Re: [PATCH v2 0/3] x86: faster mb()+other barrier.h tweaks

From: Michael S. Tsirkin
Date: Thu Oct 11 2018 - 14:11:47 EST


On Thu, Oct 11, 2018 at 10:37:07AM -0700, Andres Freund wrote:
> Hi,
>
> On 2016-01-26 10:20:14 +0200, Michael S. Tsirkin wrote:
> > On Tue, Jan 12, 2016 at 02:25:24PM -0800, H. Peter Anvin wrote:
> > > On 01/12/16 14:10, Michael S. Tsirkin wrote:
> > > > mb() typically uses mfence on modern x86, but a micro-benchmark shows that it's
> > > > 2 to 3 times slower than lock; addl $0,(%%e/rsp) that we use on older CPUs.
> > > >
> > > > So let's use the locked variant everywhere - helps keep the code simple as
> > > > well.
> > > >
> > > > While I was at it, I found some inconsistencies in comments in
> > > > arch/x86/include/asm/barrier.h
> > > >
> > > > I hope I'm not splitting this up too much - the reason is I wanted to isolate
> > > > the code changes (that people might want to test for performance) from comment
> > > > changes approved by Linus, from (so far unreviewed) comment change I came up
> > > > with myself.
> > > >
> > > > Lightly tested on my system.
> > > >
> > > > Michael S. Tsirkin (3):
> > > > x86: drop mfence in favor of lock+addl
> > > > x86: drop a comment left over from X86_OOSTORE
> > > > x86: tweak the comment about use of wmb for IO
> > > >
> > >
> > > I would like to get feedback from the hardware team about the
> > > implications of this change, first.
>
> > Any luck getting some feedback on this one?
>
> Ping? I just saw a bunch of kernel fences in a benchmark, making me
> wonder why linux uses mfence rather than lock addl.

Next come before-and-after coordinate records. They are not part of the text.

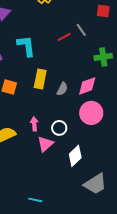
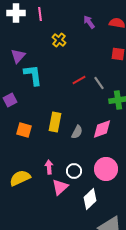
gray line: (81, 30) -> (99, 83), moved
cyan L-shape: (26, 46) -> (33, 75), moved
pink circle: (91, 113) -> (106, 169), moved

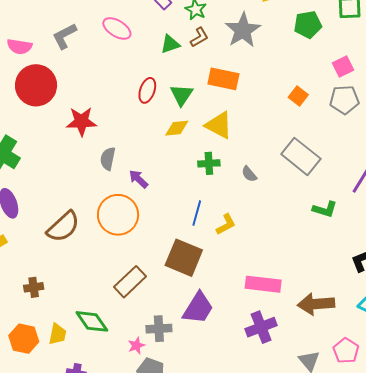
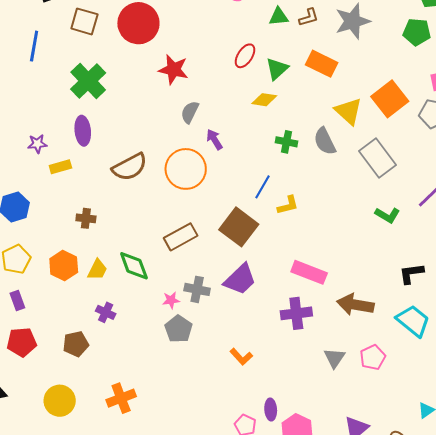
orange square: (298, 96) -> (390, 99), size x1.8
yellow triangle: (219, 125) -> (348, 111), moved
gray semicircle: (249, 174) -> (325, 141), moved, size x1.6

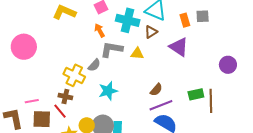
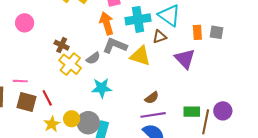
cyan cross: (128, 20) -> (138, 19), turned -35
orange arrow: (100, 30) -> (107, 23), size x1.5
pink circle: (24, 47) -> (25, 23), size x0.7
yellow triangle: (137, 53) -> (140, 56), size x1.5
purple circle: (228, 65) -> (223, 111), moved
brown cross: (65, 96) -> (62, 45), moved

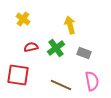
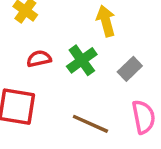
gray rectangle: (84, 53) -> (130, 69), turned -64

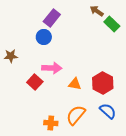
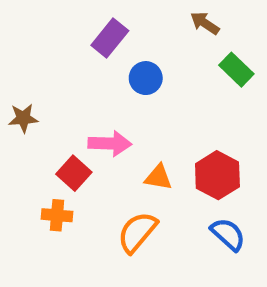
green rectangle: (112, 24) -> (236, 70), moved
blue circle: (44, 37) -> (146, 78), moved
orange semicircle: (76, 115) -> (137, 232), moved
orange cross: (51, 123) -> (57, 215), moved

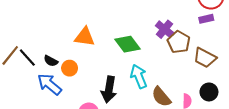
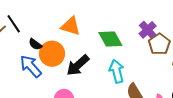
black line: (27, 58) -> (14, 24), moved
orange circle: (70, 68) -> (52, 54), size x1.6
black arrow: (109, 90) -> (78, 65), moved, turned 30

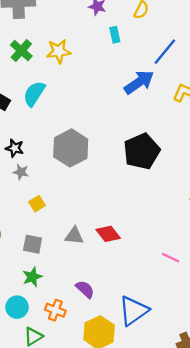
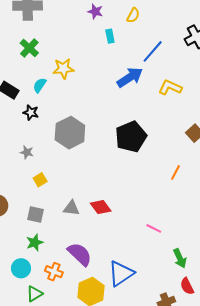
yellow star: (59, 51) -> (63, 69), moved
cyan semicircle: (34, 94) -> (40, 85), size x0.7
black star: (15, 148) -> (31, 112), moved
purple semicircle: (85, 289) -> (80, 254), size x1.5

Leading me to this
> thread.
>
> Greetings,
>
> Andres Freund

It doesn't do it for smp_mb any longer:

commit 450cbdd0125cfa5d7bbf9e2a6b6961cc48d29730
Author: Michael S. Tsirkin <mst@xxxxxxxxxx>
Date: Fri Oct 27 19:14:31 2017 +0300

locking/x86: Use LOCK ADD for smp_mb() instead of MFENCE


I didn't bother with mb() since I didn't think it's performance
critical, and one needs to worry about drivers possibly doing
non-temporals etc which do need mfence.

Do you see mb() in a benchmark then?

--
MST